LESLIE- Vinnie Vegas
Leslie was a girl I met down in San Diego after I broke up with my girlfriend Barbara. She was an 18 year old brunette right out of High School. Leslie hung out with a pack of girls who knew Cupkake from Clairemont, and she seemed to take a liking to me from the get-go. While all the other girls swooned over Cupkake’s wholesome blond good looks, Leslie seemed to favor a darker type of man. She idolized Blackie Lawless of W.A.S.P. and gravitated towards a heavier style of rock than most girls. Leslie stood about 5’ 2’’ and wore a C-cup bra. She was bold, and basically came right up to me and made it clear that we should “go out”. I admired that about her, and certainly appreciated the compliment. Like a quarterback calling an audible, she made it clear to the other girls that she was going in and they should all stay clear. And they did because as cute as she was, Leslie could kick your ass!

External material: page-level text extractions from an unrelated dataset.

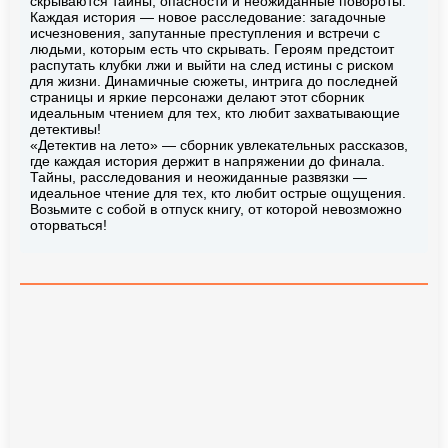
скрываются тайны, опасности и неожиданные повороты.
Каждая история — новое расследование: загадочные
исчезновения, запутанные преступления и встречи с
людьми, которым есть что скрывать. Героям предстоит
распутать клубки лжи и выйти на след истины с риском
для жизни. Динамичные сюжеты, интрига до последней
страницы и яркие персонажи делают этот сборник
идеальным чтением для тех, кто любит захватывающие
детективы!
«Детектив на лето» — сборник увлекательных рассказов,
где каждая история держит в напряжении до финала.
Тайны, расследования и неожиданные развязки —
идеальное чтение для тех, кто любит острые ощущения.
Возьмите с собой в отпуск книгу, от которой невозможно
оторваться!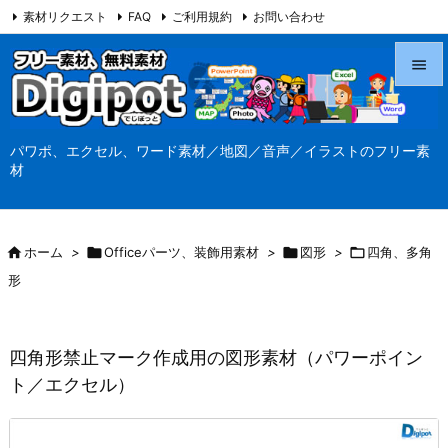
素材リクエスト
FAQ
ご利用規約
お問い合わせ
当サイト（Digipot.net）について


メニュ
パワポ、エクセル、ワード素材／地図／音声／イラストのフリー素

材
サイド

前へ

ホーム
>

Officeパーツ、装飾用素材
>

図形
>

四角、多角

形
次へ

検索
四角形禁止マーク作成用の図形素材（パワーポイン
ト／エクセル）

When Cupkake and I would go down to San Diego to touch base with family and friends, I always found myself itching to get back to Hollywood. We left San Diego for a reason, and Hollywood was proving to be all that we expected it to be and even more. When I was in San Diego, I’d make it a point to hang out with Leslie. Something about her captivated me and I’m not sure what it was. After all, she was a smart-ass New Yorker with a foul mouth. But she was really cute, and something about her personality resonated with me. She liked to project a tough facade, but once in a while, I would be treated to a moment of utter and complete tenderness that would take my breath away. That type of thing can really have a lasting imprint with me, and I thought about her all the time. Being a New Yorker, she had disdain for all styles Californian, so she wore plaid skirts with pink converse sneakers. She had a really cute face with chipmunk cheeks and an adorable smile. Plus, chestnut hair with dark eyes that sparkled in the light, and a laugh that would always make me smile. Of course she would kill you if you ever pointed this out, that was the New York in her. Leslie became a frequent visitor to our new apartment, and eventually moved into her own place in West Hollywood.